COURTESY OF MAGNOLIA PICTURES

Mother from another planet: Bong Joon-ho's Mother offers a host of new mixed-genre elements.

Bong Joon-ho's 'Mother' Pleases

Dennis Harvey March 18, 2010

Already one of the heroes of South Korean cinema’s recent creative renaissance, Bong Joon-ho had an international success well beyond arthouse parameters with 2006’s The Host. That delightfully old-fashioned (albeit with up-to-the-moment CGI effects) sci-fi monster movie with a distinct local flavor managed what so many similar Hollywood exercises fail to do: Deliver thrills and spectacle without stinting on character involvement, social commentary, humor or even poignancy.

Needless to say, The Host won Bong a lot of new fans. But some old ones worried that he might follow a familiar trail to many precociously populist foreign filmmakers–lured by big-money U.S. major studio offers, ending up directing Jurassic Park 12 or some other made-by-committee franchise film. Instead, for now at least, he’s wisely sticking to home terrain. His latest Mother, which opens Friday at area theaters, is a non-fantastical tale closer to Bong’s acclaimed earlier features (Memories of Murder, Barking Dogs Never Lie) than *The Host*–though really all four films have a lot in common, with their mixtures of genre elements, wry comedy and depthed, surprising character writing. (He is his own scenarist, by the way.)

The central figure in Mother is, of course, a formidable mom. Widowed long ago, our unnamed protagonist (67-year-old Kim Hye-ja, famous amongst Korean audiences for her maternal roles over the last three decades) has struggled to raise only child Do-joon (Won Bin) by herself, eking out their living from an unlicensed acupuncture practice.
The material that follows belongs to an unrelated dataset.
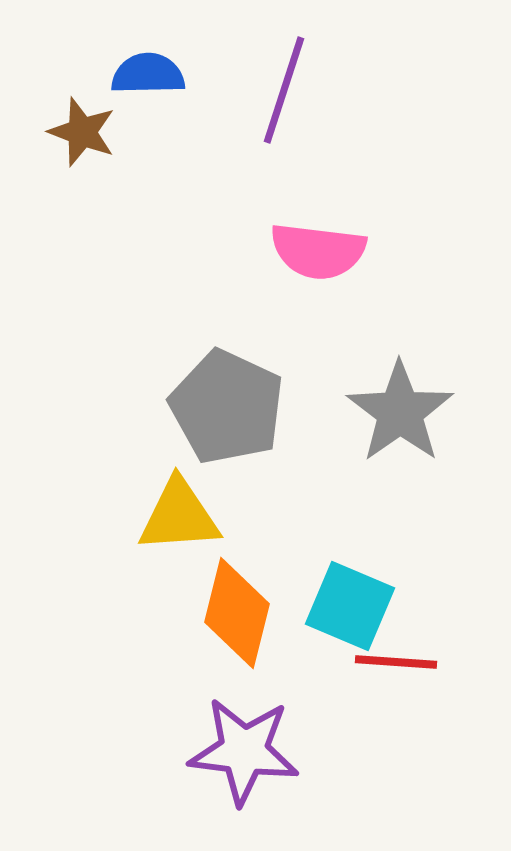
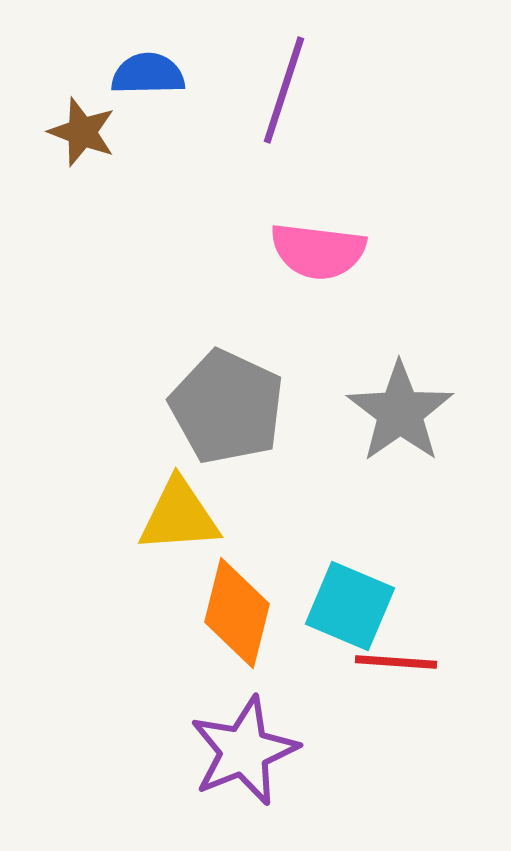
purple star: rotated 29 degrees counterclockwise
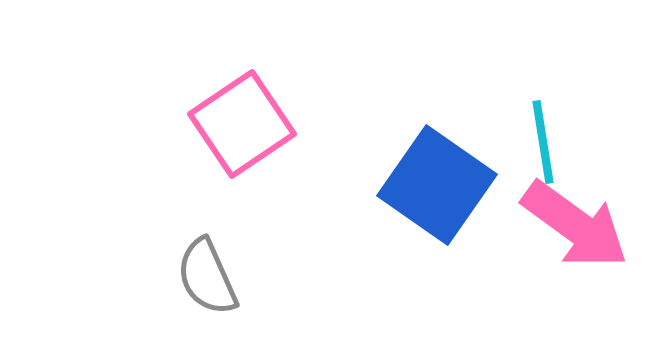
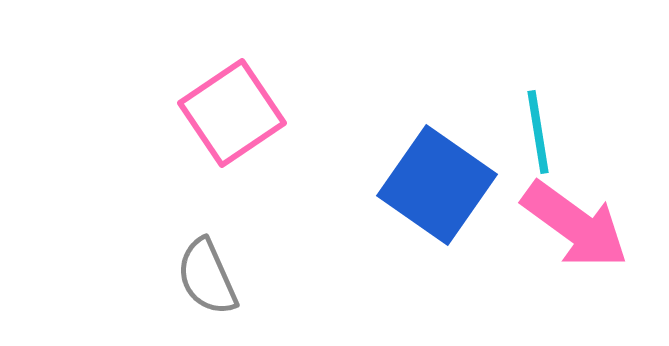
pink square: moved 10 px left, 11 px up
cyan line: moved 5 px left, 10 px up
Now this son is a grown-up–in age and size only, alas. Thoroughly dimwitted if occasionally sly (in the manner of a misbehaving child), he’s a sometime vandal, drunk and still-virginal horndog prone to violence whenever anyone makes the mistake of calling him “retard.” He can’t hold a job, and even if he could, grasping the responsibility it entailed would be beyond him. For better or worse, Mommy has always taken care of his needs. They even sleep together (on the same bed mat that is, not incestuously), and neither party thinks anything of Mother examining Junior’s urine for healthy color as he pees against a wall in their poor Seoul neighborhood.
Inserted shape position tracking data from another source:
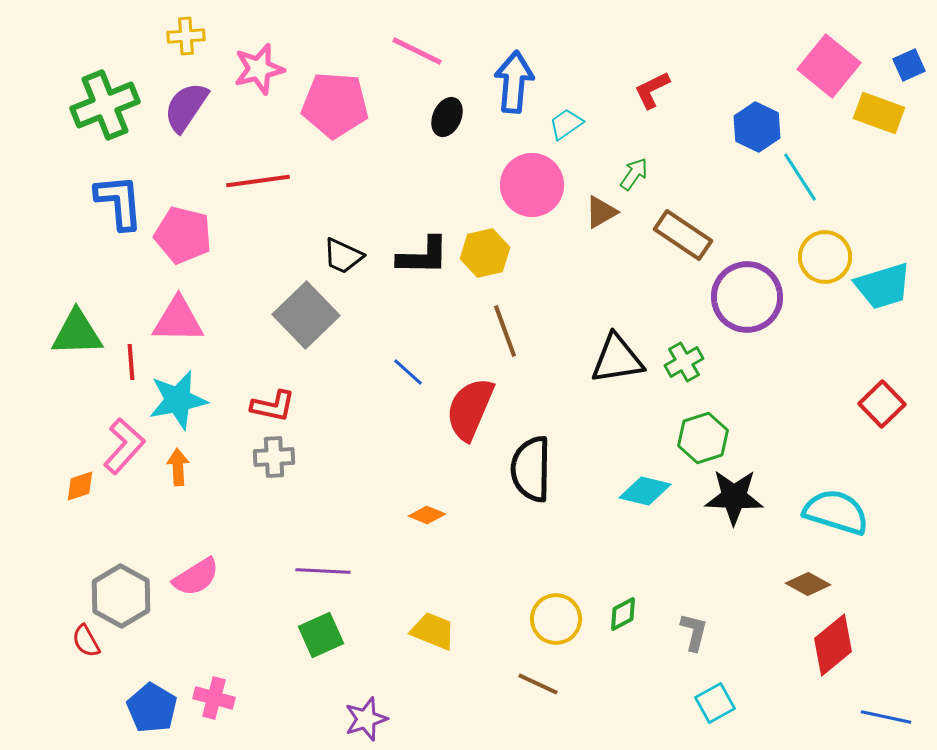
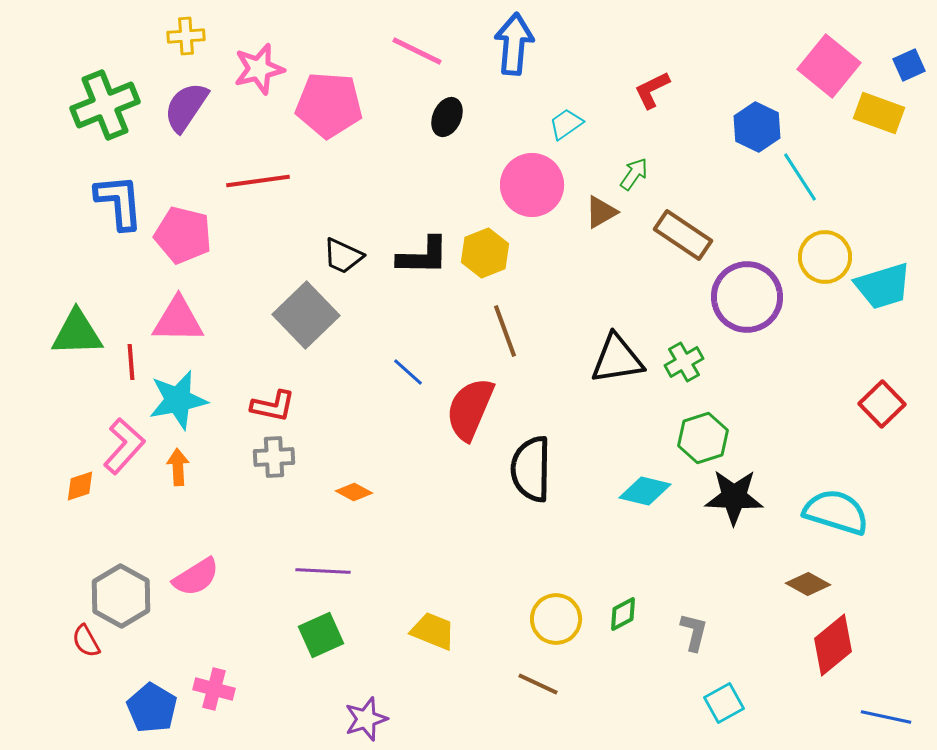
blue arrow at (514, 82): moved 38 px up
pink pentagon at (335, 105): moved 6 px left
yellow hexagon at (485, 253): rotated 9 degrees counterclockwise
orange diamond at (427, 515): moved 73 px left, 23 px up; rotated 6 degrees clockwise
pink cross at (214, 698): moved 9 px up
cyan square at (715, 703): moved 9 px right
Then one day a local schoolgirl is found murdered, and Do-joon–who’d been seen trailing behind her the night before, inebriated and yelling inappropriate comments–is promptly arrested as the prime suspect. Police consider it and open-and-shut case; a sleazy lawyer that Mom can ill afford to hire proves useless; Do-joon himself remembers almost nothing that might exonerate him. Nonetheless, Kim’s matriarch is absolutely convinced of his innocence–he might be a moron, pest and minor delinquent (usually when egged on by Jin Goo as his bad-influence best friend), but she knows he’s essentially harmless.
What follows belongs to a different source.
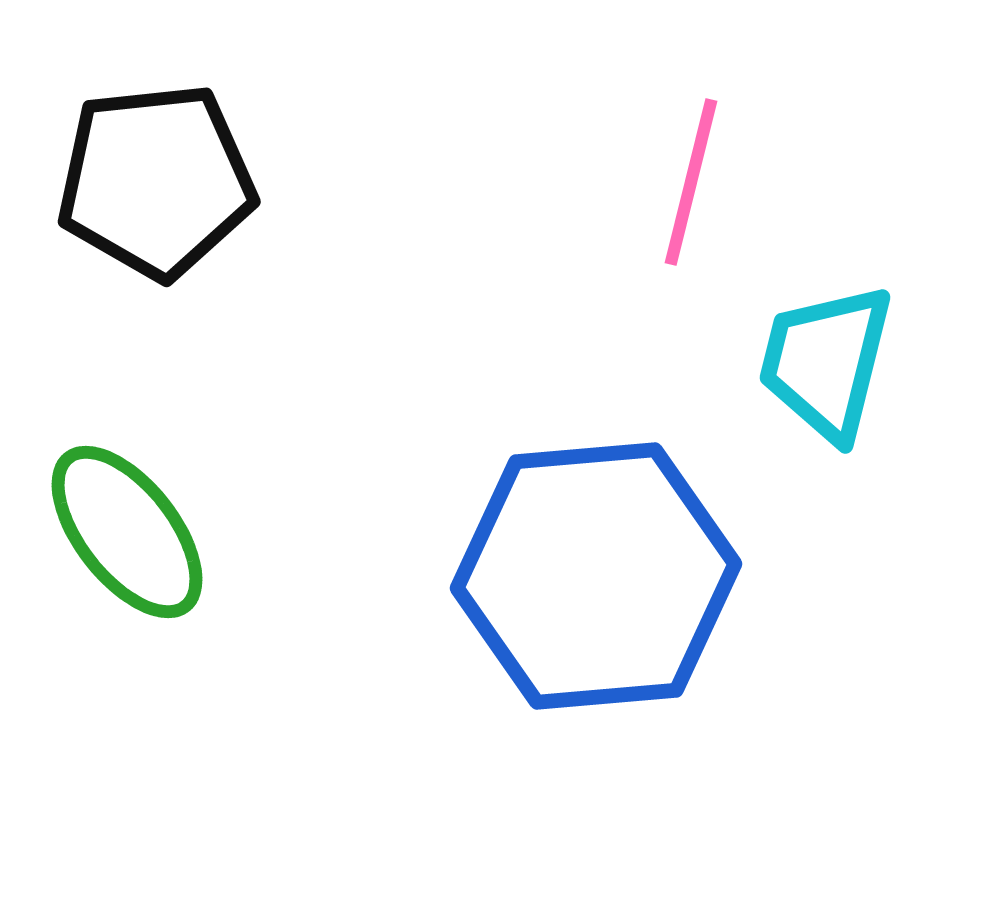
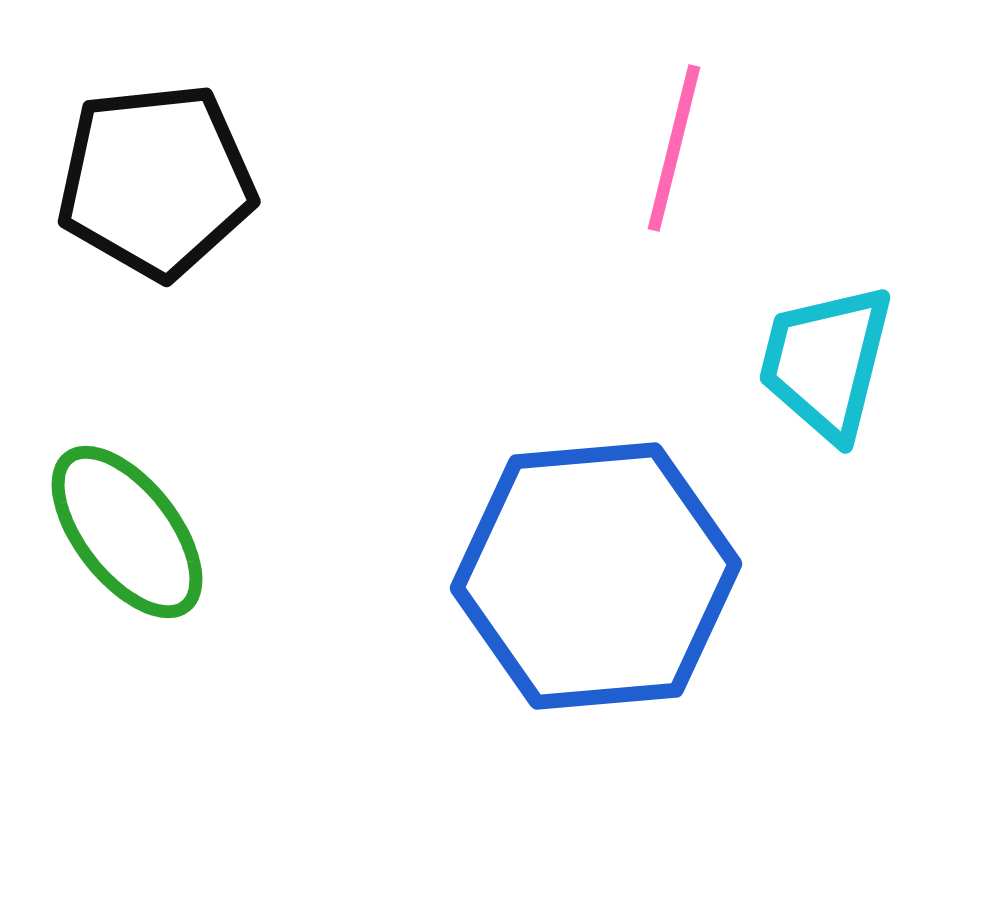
pink line: moved 17 px left, 34 px up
Thus she takes it on herself to investigate the crime, doggedly and resourcefully leaving no stone unturned in her quest to free the 27-year-old baby from jail. As in his prior films, Bong squeezes considerable subversive comedy from what would seem a dead-serious situation, and Kim throws herself into the titular role’s sometimes crazy twists of mood and decision with a vanity-free aplomb that grounds Mother emotionally. In a moment typical of both director and performance, her attending the murder victim’s wake (when everyone believes Do-joon is the killer) triggers a wild public catfight. Moments later, walking away with her dignity miraculously still-intact, Mom pauses in an open field to carefully re-apply her lipstick.

While in outline Mother may sound like a stock inspirational tale of parental love triumphant, rest assured that it doesn’t play out at all predictably. Bong stubbornly refuses to take the narrative where one might expect, resulting in a movie that hits a lot of surprising notes and leaves one with plenty of food for thought afterward. No rarefied auteur, this writer-director is an entertainer foremost–but one who sees no reason why an entertainment can’t be smart, offbeat and complexly layered.